Objective: To evaluate the activity of DNA polbeta promoter on p53 gene in salivary adenoid cystic carcinoma (SACC) cells.
Methods: The luciferase activity was examined and used to evaluate the activity of DNA polbeta promoter on SACC-83 cells. Eukaryotic expression plasmids of p53 gene were constructed and stably transfected into SACC-83 cells. RT-PCR was used to assess the expression of p53 gene. The SACC-83 cells were subjected to the treatments of H2O2, ultraviolet radiation, Bleocin, and affected p53 mRNA and protein level in SACC-83 cells were characterized with RT-PCR and Western blotting.

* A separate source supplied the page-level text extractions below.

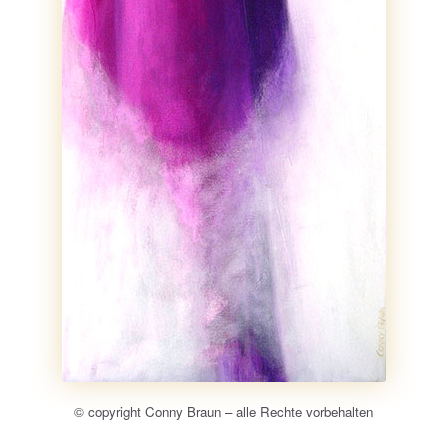
© copyright Conny Braun – alle Rechte vorbehalten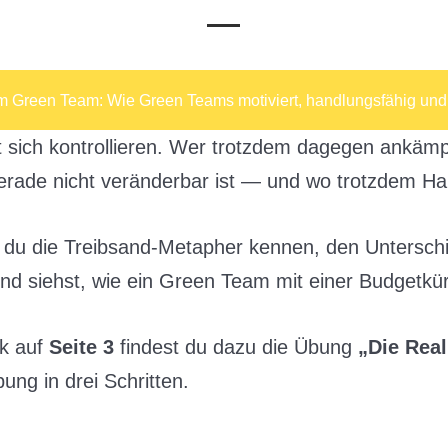
Toggle Menu
im Green Team: Wie Green Teams motiviert, handlungsfähig und 
st sich kontrollieren. Wer trotzdem dagegen ankämpf
erade nicht veränderbar ist — und wo trotzdem Han
t du die Treibsand-Metapher kennen, den Untersc
d siehst, wie ein Green Team mit einer Budgetkü
k auf
Seite 3
findest du dazu die Übung
„Die Real
ng in drei Schritten.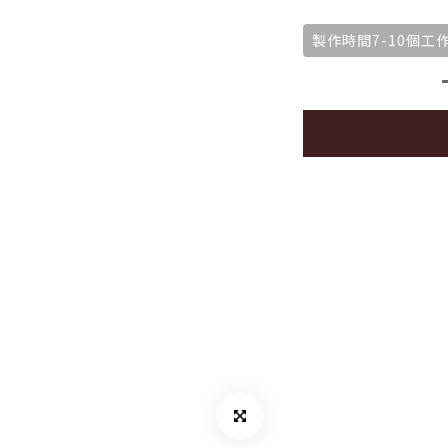
製作時間7-10個工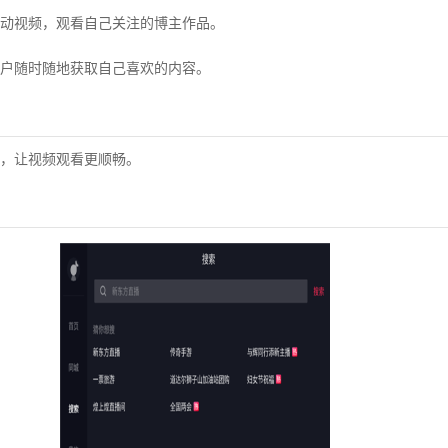
动视频，观看自己关注的博主作品。
户随时随地获取自己喜欢的内容。
，让视频观看更顺畅。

Results: The result of luciferase activity proved that the activity of DNA polbeta promoter in SACC-83 cells was much higher than that of CMV promoter. The results of RT-PCR suggested that p53 gene with different promoters were all expressed effectively, but the expression efficiency was different. It was greater in DNA polbeta group than in CMV group. After DNA damage, p53 gene expression increased and DNA polbeta promoter could enhance the expression of p53 gene more than CMV promoter. The results of Western blotting indicated that the expression of P53 protein between the two groups did not show any difference.
Conclusion: In SACC cells, the activity of DNA polbeta promoter was increased and DNA polbeta promoter could enhance the expression of p53.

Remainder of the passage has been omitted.